HNSW is an algorithm used for Approximate Nearest Neighbor (ANN) search in large vector databases, such as embeddings of text, images, or audio. It’s used in search engines, recommendation systems, and similarity detection. Unlike brute-force search, which calculates the distance between your query vector and every other vector in the dataset, HNSW builds a multi-layer graph structure that lets you quickly zoom in on the most relevant results and get the approximate nearest neighbors, usually at a fraction of the original runtime.

HNSW organizes data into a hierarchy of proximity graphs. The top layers are sparser, containing fewer nodes, and are used for coarse, fast traversals. The lower layers contain more nodes for finer-grained search, with only the bottom layer guaranteed to contain every document. The search starts at the top layer from a single entry point, greedily moves toward closer nodes, and descends through the layers when no closer node can be found from the current node. In the bottom layer, instead of just one approximate nearest neighbor, the search maintains a list of the top-k nearest neighbors, which is continuously improved during the search and eventually returned to the user.

HNSW can be conceptually difficult to grasp. A visual representation would be incredibly helpful, showing the path the algorithm takes, which nodes are visited in each layer, whether the closest node to the query in a given layer was reached or missed, and giving a general overview of what’s going on. It may also help by quantifying how far off the chosen node was from the actual best in a layer if nodes are placed based on distance. This visualization is exactly one of the tools we created!
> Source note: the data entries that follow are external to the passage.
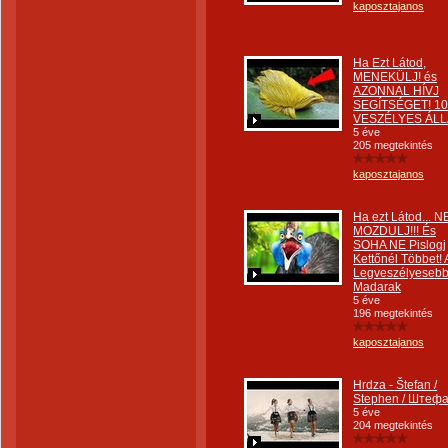
kaposztajanos
Ha Ezt Látod,
MENEKÜLJ! és
AZONNAL HÍVJ
SEGÍTSÉGET! 10
VESZÉLYES ÁLL
5 éve
205 megtekintés
kaposztajanos
Ha ezt Látod... N
MOZDULJ!!! És
SOHA NE Pislogj
Kettőnél Többet! 
Legveszélyeseb
Madarak
5 éve
196 megtekintés
kaposztajanos
Hrdza - Štefan /
Stephen / Штеф
5 éve
204 megtekintés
Here you can see the algorithm traversing the graph, descending a layer when it cannot find a closer node in the current layer. The last layer has more “best nodes”, as that is when we want to start a k-nearest neighbors search. Some nodes have been discovered before, but for the most part, we find new nodes to compare against the found nearest neighbors. The nodes usually do not have the same neighbors in different layers. Did you find it easier to look at an animation? If so, we did a great job!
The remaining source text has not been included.